- _EXTRACTED RECORDS_
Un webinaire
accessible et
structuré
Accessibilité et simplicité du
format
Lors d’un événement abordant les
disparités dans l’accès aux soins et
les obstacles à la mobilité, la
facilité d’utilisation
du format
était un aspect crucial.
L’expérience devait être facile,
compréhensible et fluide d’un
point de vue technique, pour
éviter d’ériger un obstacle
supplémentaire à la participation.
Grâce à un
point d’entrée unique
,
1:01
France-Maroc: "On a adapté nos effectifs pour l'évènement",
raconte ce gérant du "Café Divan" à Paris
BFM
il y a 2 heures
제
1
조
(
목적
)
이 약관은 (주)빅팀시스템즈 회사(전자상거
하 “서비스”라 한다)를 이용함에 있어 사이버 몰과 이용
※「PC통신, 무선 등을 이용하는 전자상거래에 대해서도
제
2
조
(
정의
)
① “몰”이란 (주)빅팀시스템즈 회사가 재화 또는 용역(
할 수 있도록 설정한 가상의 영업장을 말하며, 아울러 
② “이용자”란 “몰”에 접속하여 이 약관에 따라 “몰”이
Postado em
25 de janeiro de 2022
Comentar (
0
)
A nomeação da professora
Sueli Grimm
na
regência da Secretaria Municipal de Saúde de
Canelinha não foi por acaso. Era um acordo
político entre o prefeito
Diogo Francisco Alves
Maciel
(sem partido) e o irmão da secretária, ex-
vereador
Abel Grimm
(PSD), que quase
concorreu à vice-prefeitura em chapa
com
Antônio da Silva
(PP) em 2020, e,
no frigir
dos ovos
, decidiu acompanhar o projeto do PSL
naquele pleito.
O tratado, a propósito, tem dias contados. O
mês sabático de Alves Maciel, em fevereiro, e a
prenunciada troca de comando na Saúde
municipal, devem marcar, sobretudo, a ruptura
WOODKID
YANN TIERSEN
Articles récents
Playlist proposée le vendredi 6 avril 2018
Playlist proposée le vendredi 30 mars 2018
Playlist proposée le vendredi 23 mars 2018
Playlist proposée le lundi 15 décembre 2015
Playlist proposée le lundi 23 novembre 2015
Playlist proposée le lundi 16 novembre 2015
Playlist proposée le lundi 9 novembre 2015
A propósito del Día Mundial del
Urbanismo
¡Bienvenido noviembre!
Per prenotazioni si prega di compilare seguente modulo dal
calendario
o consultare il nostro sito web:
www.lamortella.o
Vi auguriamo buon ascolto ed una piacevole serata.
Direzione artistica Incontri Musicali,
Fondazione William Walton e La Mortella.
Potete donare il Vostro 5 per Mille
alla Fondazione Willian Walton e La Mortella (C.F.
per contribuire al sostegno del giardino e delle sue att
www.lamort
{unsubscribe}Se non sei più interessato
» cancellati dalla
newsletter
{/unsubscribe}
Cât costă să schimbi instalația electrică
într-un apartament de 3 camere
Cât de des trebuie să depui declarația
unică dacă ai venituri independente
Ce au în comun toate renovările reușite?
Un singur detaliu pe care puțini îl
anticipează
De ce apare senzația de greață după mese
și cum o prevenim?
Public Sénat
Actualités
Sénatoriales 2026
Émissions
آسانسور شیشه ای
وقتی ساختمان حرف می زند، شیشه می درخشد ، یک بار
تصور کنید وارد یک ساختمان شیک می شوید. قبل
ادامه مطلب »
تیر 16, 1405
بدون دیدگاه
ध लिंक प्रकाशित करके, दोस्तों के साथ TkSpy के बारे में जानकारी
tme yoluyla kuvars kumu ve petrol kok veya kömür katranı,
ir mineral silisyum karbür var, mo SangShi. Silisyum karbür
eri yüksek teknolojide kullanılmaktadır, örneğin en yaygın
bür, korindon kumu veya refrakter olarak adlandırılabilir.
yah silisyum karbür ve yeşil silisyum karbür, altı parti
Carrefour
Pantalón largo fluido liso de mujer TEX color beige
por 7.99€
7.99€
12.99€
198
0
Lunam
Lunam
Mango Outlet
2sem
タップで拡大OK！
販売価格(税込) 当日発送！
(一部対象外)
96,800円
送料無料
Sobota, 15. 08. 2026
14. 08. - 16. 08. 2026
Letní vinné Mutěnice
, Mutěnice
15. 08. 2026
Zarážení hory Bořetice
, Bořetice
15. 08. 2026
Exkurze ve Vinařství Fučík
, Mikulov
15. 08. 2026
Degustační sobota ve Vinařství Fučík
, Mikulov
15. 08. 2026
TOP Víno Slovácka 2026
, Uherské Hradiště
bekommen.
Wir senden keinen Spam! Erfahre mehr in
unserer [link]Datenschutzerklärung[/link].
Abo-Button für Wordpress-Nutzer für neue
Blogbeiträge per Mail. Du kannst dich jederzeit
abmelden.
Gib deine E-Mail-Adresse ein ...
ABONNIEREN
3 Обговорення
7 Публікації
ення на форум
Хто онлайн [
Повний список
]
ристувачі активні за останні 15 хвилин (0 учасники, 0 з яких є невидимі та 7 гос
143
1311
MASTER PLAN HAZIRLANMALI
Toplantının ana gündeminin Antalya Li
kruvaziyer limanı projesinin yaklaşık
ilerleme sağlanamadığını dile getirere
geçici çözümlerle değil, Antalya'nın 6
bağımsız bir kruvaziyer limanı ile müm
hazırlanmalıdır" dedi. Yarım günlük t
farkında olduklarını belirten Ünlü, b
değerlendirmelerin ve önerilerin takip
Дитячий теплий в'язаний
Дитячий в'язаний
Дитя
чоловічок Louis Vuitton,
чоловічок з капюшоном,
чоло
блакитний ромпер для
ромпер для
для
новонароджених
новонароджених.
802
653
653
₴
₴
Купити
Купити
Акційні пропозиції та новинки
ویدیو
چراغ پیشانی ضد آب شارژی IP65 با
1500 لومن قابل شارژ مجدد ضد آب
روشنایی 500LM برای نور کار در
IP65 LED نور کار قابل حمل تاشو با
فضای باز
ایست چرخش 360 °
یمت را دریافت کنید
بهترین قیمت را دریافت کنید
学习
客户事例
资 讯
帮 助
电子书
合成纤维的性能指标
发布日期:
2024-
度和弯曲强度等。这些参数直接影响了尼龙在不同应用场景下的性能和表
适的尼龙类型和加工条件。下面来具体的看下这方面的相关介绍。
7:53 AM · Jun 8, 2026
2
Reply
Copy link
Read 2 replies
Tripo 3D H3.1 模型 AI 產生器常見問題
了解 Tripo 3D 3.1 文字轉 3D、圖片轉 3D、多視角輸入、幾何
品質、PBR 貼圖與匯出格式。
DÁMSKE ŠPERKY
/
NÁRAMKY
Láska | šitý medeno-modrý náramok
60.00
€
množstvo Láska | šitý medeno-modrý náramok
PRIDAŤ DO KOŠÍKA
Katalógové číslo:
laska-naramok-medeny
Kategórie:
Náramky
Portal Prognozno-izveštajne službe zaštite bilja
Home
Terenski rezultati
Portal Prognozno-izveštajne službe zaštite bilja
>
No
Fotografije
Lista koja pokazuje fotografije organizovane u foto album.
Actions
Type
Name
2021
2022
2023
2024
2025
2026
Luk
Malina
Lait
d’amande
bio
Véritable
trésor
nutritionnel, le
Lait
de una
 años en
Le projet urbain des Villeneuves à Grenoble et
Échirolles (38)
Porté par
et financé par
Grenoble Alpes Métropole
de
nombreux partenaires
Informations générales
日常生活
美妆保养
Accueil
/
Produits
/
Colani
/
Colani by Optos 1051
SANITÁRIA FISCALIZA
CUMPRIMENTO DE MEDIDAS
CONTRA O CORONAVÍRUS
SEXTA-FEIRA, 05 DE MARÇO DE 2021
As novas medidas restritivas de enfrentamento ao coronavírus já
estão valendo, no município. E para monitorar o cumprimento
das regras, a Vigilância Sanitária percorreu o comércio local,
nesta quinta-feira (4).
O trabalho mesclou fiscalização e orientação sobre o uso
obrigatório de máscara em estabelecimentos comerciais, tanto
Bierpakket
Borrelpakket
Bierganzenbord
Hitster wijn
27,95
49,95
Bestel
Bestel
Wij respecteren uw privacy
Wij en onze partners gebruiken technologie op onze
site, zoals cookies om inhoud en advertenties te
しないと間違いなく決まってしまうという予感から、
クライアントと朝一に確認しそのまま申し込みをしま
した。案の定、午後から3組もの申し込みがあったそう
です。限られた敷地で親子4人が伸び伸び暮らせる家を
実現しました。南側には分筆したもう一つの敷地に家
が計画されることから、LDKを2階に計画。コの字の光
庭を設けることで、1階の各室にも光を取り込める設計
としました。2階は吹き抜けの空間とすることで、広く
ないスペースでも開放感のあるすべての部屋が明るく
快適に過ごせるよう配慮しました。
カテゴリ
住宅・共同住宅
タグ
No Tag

- _WHAT YOU HAVE TO DO_
Only the lines containing the string "šitý" are needed; pull them out of the records.

- _ANSWER BOX_
Láska | šitý medeno-modrý náramok
množstvo Láska | šitý medeno-modrý náramok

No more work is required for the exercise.